ASP Isotopes (ASPI) announced a proposed merger of its wholly-owned subsidiary, Noble Africa with a subsidiary of ENDRA Life Sciences. The transaction is structured to spin off Noble Africa into a standalone, Nasdaq-listed helium business. Concurrent with the transaction, a private placement of Noble Africa shares will raise US$50 million with ASPI leading the funding with a $20 million contribution of placement capital. ASPI will hold c.89% of the merged entity, ENDRA shareholders 3% and private placement investors c.7%.

Sirius Real Estate has disposed of two sub-scale multi-use business parks in the Sheffield area of the UK for a combined consideration of £5,3 million, representing a 3% premium to book value.
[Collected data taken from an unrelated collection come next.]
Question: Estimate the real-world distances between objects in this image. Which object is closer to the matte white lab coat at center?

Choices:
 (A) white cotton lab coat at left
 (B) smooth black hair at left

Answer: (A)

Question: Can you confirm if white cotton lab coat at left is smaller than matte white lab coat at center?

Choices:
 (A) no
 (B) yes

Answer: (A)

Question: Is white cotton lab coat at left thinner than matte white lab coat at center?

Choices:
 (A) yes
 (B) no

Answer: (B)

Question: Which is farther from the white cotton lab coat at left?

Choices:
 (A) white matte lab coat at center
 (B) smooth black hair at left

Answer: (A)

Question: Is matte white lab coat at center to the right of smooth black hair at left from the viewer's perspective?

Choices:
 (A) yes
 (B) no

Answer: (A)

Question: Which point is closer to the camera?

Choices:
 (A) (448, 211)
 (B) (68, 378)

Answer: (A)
In addition, the company will acquire and develop three digitally automated self-storage opportunities located in Greater London for a total of £12,6 million.
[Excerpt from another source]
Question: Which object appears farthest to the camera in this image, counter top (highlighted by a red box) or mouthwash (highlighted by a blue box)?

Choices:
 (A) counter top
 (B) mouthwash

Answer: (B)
Absa Group is targeting an additional 16.5% stake (895,989,600 shares) in Absa Bank Kenya in a R3,9 billion tender to increase its shareholding in the East African unit to 85%. Absa will offer KES34.50 (R4.39) for each ordinary share tendered, reflecting a premium of 20% to 30-day VWAP of 17 June 2026. If the tender is accepted in full, Absa will hold an 85% stake and intends to maintain the units listing on the Nairobi Securities Exchange. The tender offer will open on 30 June and close on 1 August 2026.

Heriot REIT is to acquire a 75% stake in Katleho Property Investments – the owner of a portfolio of three Gauteng office properties at an aggregated discounted price of R128,9 million. The purchase consideration will be settled by the issue of 5,605,050 Heriot REIT shares. The consideration shares will be issued at R23.00 per share to Heriot Investments (the company’s c.89.07% shareholder) and Gabenjosh Investments for a 67.5% stake and 7.5% stake respectively.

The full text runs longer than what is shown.